The topic of implied warranties is addressed in an FDA regulation. The regulation states that the FDCA does not preempt state requirements of general applicability where the purpose of the requirement relates to products in addition to devices, such as the Uniform Commercial Code warranty of fitness. (21 C.F.R. § 808.1(d)(1).)
California has adopted the Uniform Commercial Code implied warranty of fitness provision, which is a law of general applicability that relates to all products, not just medical devices. (Com.Code, § 2315.) The implied warranty of fitness requires that a buyer of goods rely upon the seller's skill or judgment to select or furnish a suitable product.
“It is settled law in California that privity between the parties is a necessary element to recovery on a breach of an implied warranty of fitness for the buyer's use, with exceptions not applicable here.” (Anthony v. Kelsey–Hayes Co. (1972) 25 Cal.App.3d 442, 448, 102 Cal.Rptr. 113; Rodrigues v. Campbell Industries (1978) 87 Cal.App.3d 494, 500, 151 Cal.Rptr. 90.) The notable exception to this rule applies to manufacturers of foodstuffs. (Mexicali Rose v. Superior Court (1992) 1 Cal.4th 617, 621, 4 Cal.Rptr.2d 145, 822 P.2d 1292; Burr v. Sherwin Williams Co. (1954) 42 Cal.2d 682, 695–696, 268 P.2d 1041.)
There is no privity between Evraets and respondents. Evraets did not rely on respondents' judgment that an intraocular device was appropriate for him. Rather, he relied upon his physician's skill or judgment to select or furnish a suitable product. Thus, Evraets cannot sue the manufacturers, suppliers or distributors of the lens on an implied warranty of fitness theory.
The Supreme Court considered the topic of express warranties and federal preemption in Cipollone v. Liggett Group, Inc., supra, 505 U.S. 504, 112 S.Ct. 2608. The court observed that express warranties are not imposed by state law but rather are imposed by the warrantor. The court wrote, “[A] common law remedy for a contractual commitment voluntarily undertaken should not be regarded as a ‘requirement ․ imposed under State law ’․” 505 U.S. at p. ––––, 112 S.Ct. at p. 2622 (emphasis in original.) In that instance, cigarette manufacturers allegedly made express warranties about smoking and health in their advertising or promotion.4
In King v. Collagen Corp., supra, 983 F.2d 1130, the federal appeals court decided that the Supreme Court's reasoning in Cipollone does not apply to the FDA's regulation of noninvestigational Class III medical devices. The King court reasoned that, unlike the cigarette manufacturers in Cipollone who were free to make any claims they wished about their product, the FDA “retains rigid control over the entirety of the labeling and packaging of class III products, largely displacing the ability of manufacturers to make additional claims.” (983 F.2d at p. 1135.) This high level of control, the court concluded, “ensures that [medical device] manufacturers will not be held liable for packaging and labeling imposed by the FDA.” (Ibid.)

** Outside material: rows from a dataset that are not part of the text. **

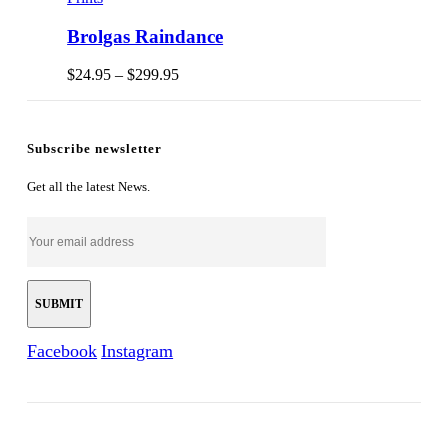
Brolgas Raindance
Price
$
24.95
–
$
299.95
range:
$24.95
through
$299.95
Subscribe newsletter
Get all the latest News.
Facebook
Instagram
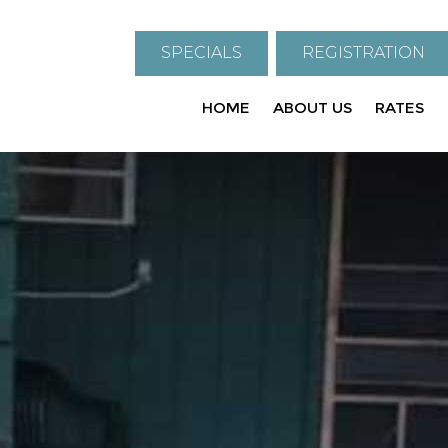
SPECIALS
REGISTRATION
HOME
ABOUT US
RATES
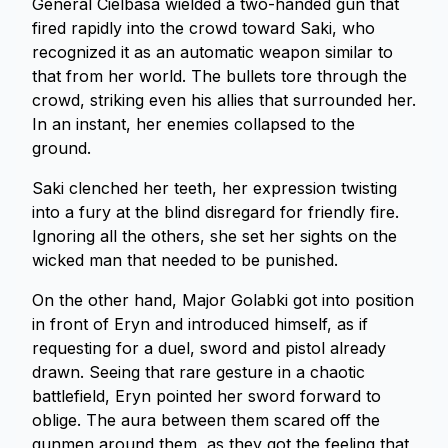
General Cielbasa wielded a two-handed gun that
fired rapidly into the crowd toward Saki, who
recognized it as an automatic weapon similar to
that from her world. The bullets tore through the
crowd, striking even his allies that surrounded her.
In an instant, her enemies collapsed to the
ground.
Saki clenched her teeth, her expression twisting
into a fury at the blind disregard for friendly fire.
Ignoring all the others, she set her sights on the
wicked man that needed to be punished.
On the other hand, Major Golabki got into position
in front of Eryn and introduced himself, as if
requesting for a duel, sword and pistol already
drawn. Seeing that rare gesture in a chaotic
battlefield, Eryn pointed her sword forward to
oblige. The aura between them scared off the
gunmen around them, as they got the feeling that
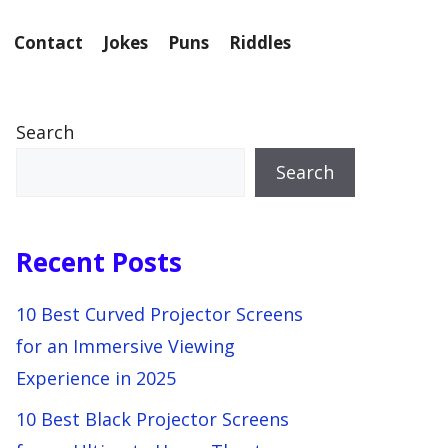
Contact
Jokes
Puns
Riddles
Search
Search
Recent Posts
10 Best Curved Projector Screens
for an Immersive Viewing
Experience in 2025
10 Best Black Projector Screens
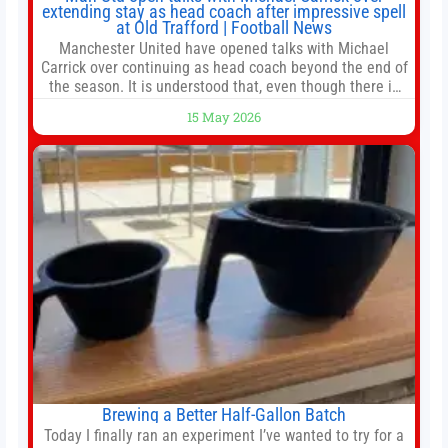
extending stay as head coach after impressive spell
at Old Trafford | Football News
Manchester United have opened talks with Michael
Carrick over continuing as head coach beyond the end of
the season. It is understood that, even though there is
still much to complete in legal and contractual issues, an
15 May 2026
agreement could be reached before United’s game
against Nottingham Forest on Sunday. The club’s
hierarchy, director of football
Brewing a Better Half-Gallon Batch
Today I finally ran an experiment I’ve wanted to try for a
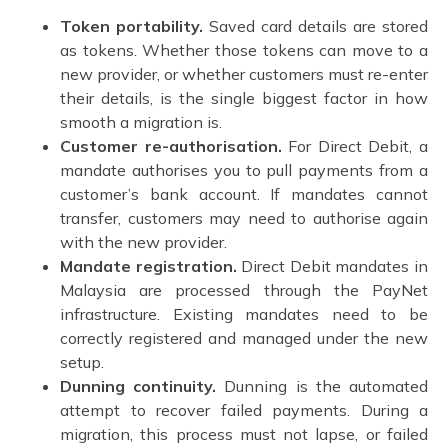
Token portability.
Saved card details are stored
as tokens. Whether those tokens can move to a
new provider, or whether customers must re-enter
their details, is the single biggest factor in how
smooth a migration is.
Customer re-authorisation.
For Direct Debit, a
mandate authorises you to pull payments from a
customer’s bank account. If mandates cannot
transfer, customers may need to authorise again
with the new provider.
Mandate registration.
Direct Debit mandates in
Malaysia are processed through the PayNet
infrastructure. Existing mandates need to be
correctly registered and managed under the new
setup.
Dunning continuity.
Dunning is the automated
attempt to recover failed payments. During a
migration, this process must not lapse, or failed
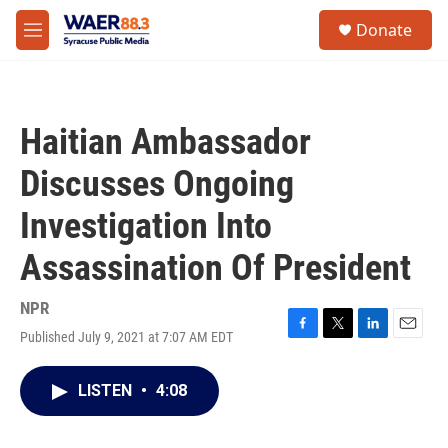
Skip to main content
instagram
facebook
youtube
linkedin
twitter
S
Donate
e
M
a
e
r
n
c
u
h
Haitian Ambassador
u
e
Discusses Ongoing
r
y
Investigation Into
Assassination Of President
NPR
Published July 9, 2021 at 7:07 AM EDT
F
T
L
E
a
w
i
m
c
i
n
a
LISTEN
•
4:08
e
t
k
i
b
t
e
l
o
e
d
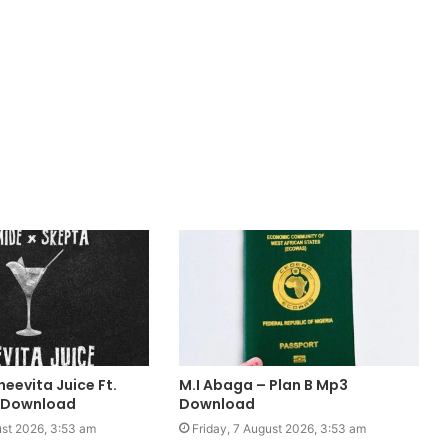
eevita Juice Ft.
M.I Abaga – Plan B Mp3
 Download
Download
ust 2026, 3:53 am
Friday, 7 August 2026, 3:53 am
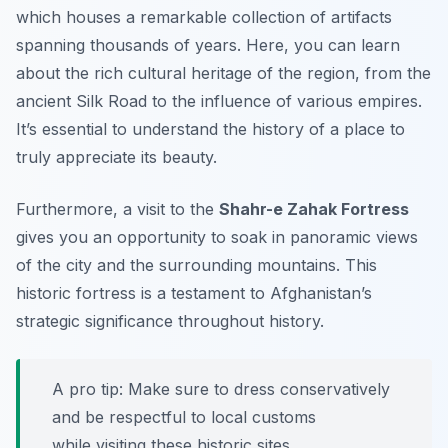
which houses a remarkable collection of artifacts
spanning thousands of years. Here, you can learn
about the rich cultural heritage of the region, from the
ancient Silk Road to the influence of various empires.
It’s essential to understand the history of a place to
truly appreciate its beauty.
Furthermore, a visit to the
Shahr-e Zahak Fortress
gives you an opportunity to soak in panoramic views
of the city and the surrounding mountains. This
historic fortress is a testament to Afghanistan’s
strategic significance throughout history.
A pro tip: Make sure to dress conservatively
and be respectful to local customs
while visiting these historic sites.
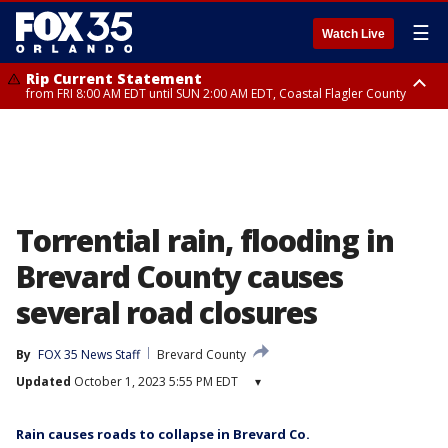
☰
Watch Live
Rip Current Statement
from FRI 8:00 AM EDT until SUN 2:00 AM EDT, Coastal Flagler County
Rip Current Statement
from FRI 2:35 AM EDT until SAT 2:00 AM EDT, Coastal Volusia County
Torrential rain, flooding in
Brevard County causes
several road closures
By
FOX 35 News Staff
Brevard County
Updated
October 1, 2023 5:55 PM EDT
▾
Rain causes roads to collapse in Brevard Co.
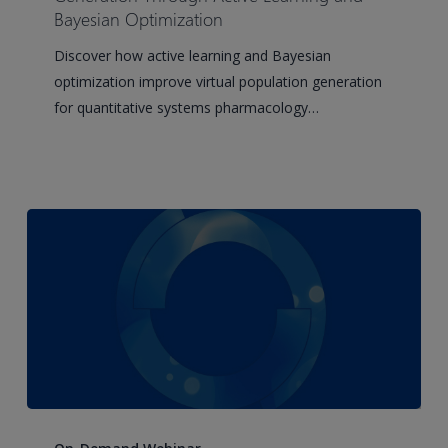
Generation
Bayesian Optimization
Through
Discover how active learning and Bayesian
Active
optimization improve virtual population generation
Learning
for quantitative systems pharmacology…
and
Bayesian
Optimization
Building
IND-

Unlike the noninvestigational Class III device in King, respondents' implant is exempt from federal manufacturing, labeling, safe performance, and registration requirements. (21 C.F.R. § 813.1.) Thus, the FDA does not exercise the rigid or high degree of control over respondents' product that it might exert over other Class III devices. Any guarantees of fitness as to investigational devices would not be imposed by the FDA but rather could only be provided directly to consumers by the manufacturer. For these reasons, we conclude that this case is analogous to Cipollone, and that respondents' alleged express warranty was not established by the state or federal government but by respondents. (Ontario Ministry of Health v. Shiley Inc. (C.D.Cal.1994) 858 F.Supp. 1426; Papas v. Upjohn Co. (11th Cir.1993) 985 F.2d 516, 519–520.) Accordingly, the demurrer as to express warranty must be overruled.
While Congress intended to encourage the development of new medical devices, there is no evidence of a congressional intent to exonerate from liability manufacturers who engage in deceit to obtain approval to market their product. For this reason, we conclude that Evraets's fraud claim survives a demurrer.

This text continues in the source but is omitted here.